Figure: RADIUS server operating states

A RADIUS server is declared ‟out-of-service” when the down-timeout timer expires. The router starts the down-timeout timer when an access-request is sent. The timer only resets to ‟0” when a reply is received from the RADIUS server. This means that the timer can be reset to ‟0” if a reply message is received for another subscriber. For example, the RADIUS server may miss a message but stay ‟in-service” if the server responds to another access request from a different subscriber or from a retry of the same subscriber, if the reply is received within the down-timeout interval.

Note: It is highly recommended that the down-timeout command be set to its default value, which is down-timeout.

The down-timeout default value is the timeout value multiplied by the number of retry attempts. The timeout value is the time that the router waits for the RADIUS server to reply, and the retry value is the number of attempts the 7750 SR makes to contact the RADIUS server. If the RADIUS server remains unresponsive, the timer continues to increment until it reaches the configured down-timeout value and the server is declared ‟out-of-service”.

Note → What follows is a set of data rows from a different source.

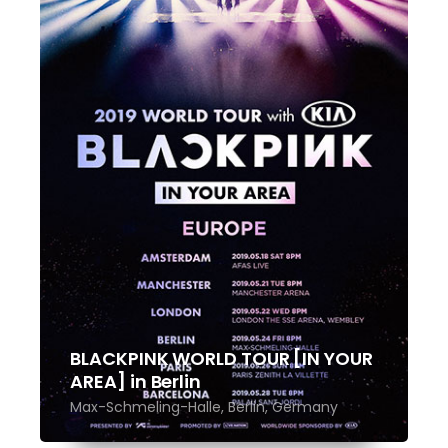
BLACKPINK WORLD TOUR [IN YOUR
AREA] in Berlin
Max-Schmeling-Halle, Berlin, Germany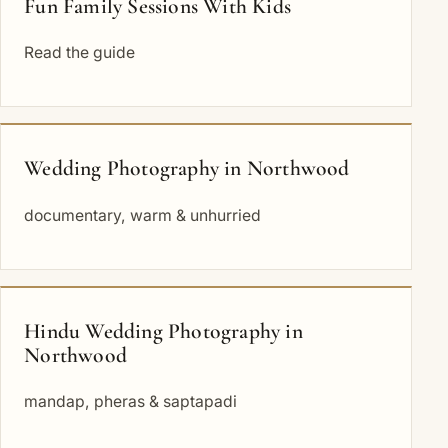
Fun Family Sessions With Kids
Read the guide
Wedding Photography in Northwood
documentary, warm & unhurried
Hindu Wedding Photography in
Northwood
mandap, pheras & saptapadi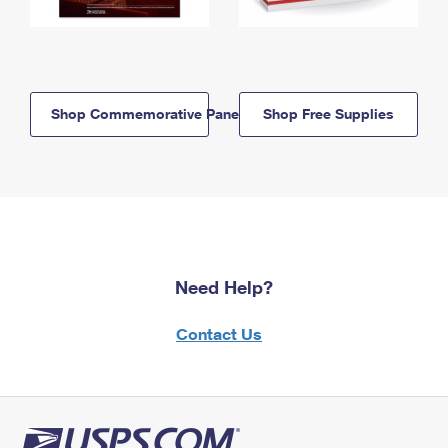
Shop Commemorative Panels
Shop Free Supplies
Need Help?
Contact Us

For RADIUS servers that do not respond to all RADIUS requests, a test user account can be optionally set up to periodically send RADIUS request messages to keep the server in service. Typically, a RADIUS server should always respond to all access requests. However, creating a test user account for periodic keep-alive may place an unnecessary load on the processor and may lower the overall scale of the router.

At the start of the out-of-service state, a down-timeout timer starts. The timer holds down the RADIUS server and prevents it from operating; no RADIUS messages are sent to an out-of-service server. This is beneficial for the following reasons.

After the hold-down-time timer expires, the server enters into the ‟probing” state. There must be multiple RADIUS servers and at least one healthy server for the server to enter the probing state. Probing is always performed by the test user account; actual subscriber requests are never used during probing. If no test user account exists, an actual subscriber request is used to perform the probe. There are no retry attempts; only a single RADIUS message is used to probe a RADIUS server. If the RADIUS server responds, it is declared ‟in-service” immediately. If the RADIUS server fails to respond within the timeout value, it is declared ‟out-of-service” again and the hold-down-time timer restarts. Subscriber RADIUS messages used for probing are not cached, and if the server fails to respond, the subscriber is required to send the RADIUS message again by sending an address request; for example, DHCP, PPP, or Stateless Address Auto-Configuration (SLAAC) or by performing a data-trigger.